Processes add competitive advantage

The standard production process for bast fibres involves decortification, retting and fibre extraction. “The proprietary technology relates to the design of the decortification machines, the way we do the retting to maximise the fibre yield and the way in which we extract the fibre – as these relate to cost and quality, and competitive advantage. Aqua-jetting and thermos-setting are pretty standard processes, but the competitive advantage lies in the detail. The key proprietary technology on the leaf fibre applications relate to the bonding matrices,” Wetsch explains.

“Grow-a-Car” gets noticed

The CSIR/Coega Biofibre Hub or Cluster “Grow-a-Car” project, conceptualised through the partnership, was pitched to the Climate Finance Accelerator and selected to present to funds, potential strategic equity partners and climate financiers. “It gave us much-needed validation of the business case and we have offers on the equity finance we need to conclude phase one which is full bankability and commercialisation, and robust interest on the debt and equity tickets for phase 2, ” says Wetsch.
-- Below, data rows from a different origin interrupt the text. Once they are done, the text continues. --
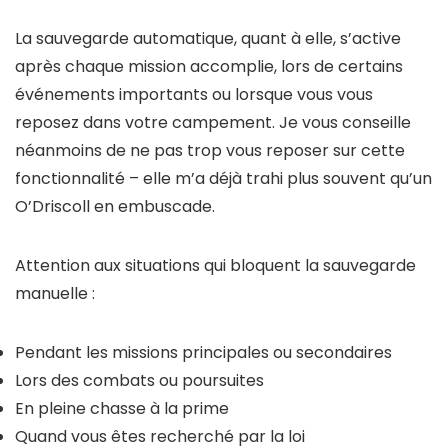
La sauvegarde automatique, quant à elle, s’active
après chaque mission accomplie, lors de certains
événements importants ou lorsque vous vous
reposez dans votre campement. Je vous conseille
néanmoins de ne pas trop vous reposer sur cette
fonctionnalité – elle m’a déjà trahi plus souvent qu’un
O’Driscoll en embuscade.
Attention aux situations qui bloquent la sauvegarde
manuelle :
Pendant les missions principales ou secondaires
Lors des combats ou poursuites
En pleine chasse à la prime
Quand vous êtes recherché par la loi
“Regarding offtake, we have had robust interest, and have offtake commitments from a clothing manufacturer, two auto component manufacturers and even a furniture manufacturer. What is also encouraging is that we received our first call from a multinational OEM who already supports similar innovation and product development globally, and who is keen to work with us on developing the more advanced technological applications,” says Wetsch.

“An economic forecast model developed by Wetsch and Dr Langa Blouw of the Eastern Cape Rural Development Agency, for the Department of Economic Development, Environmental Affairs and Tourism, indicates that the project will create 6 000 additional jobs in the province, reaching 20 000 by the time the full value chain is developed,” says Chauke.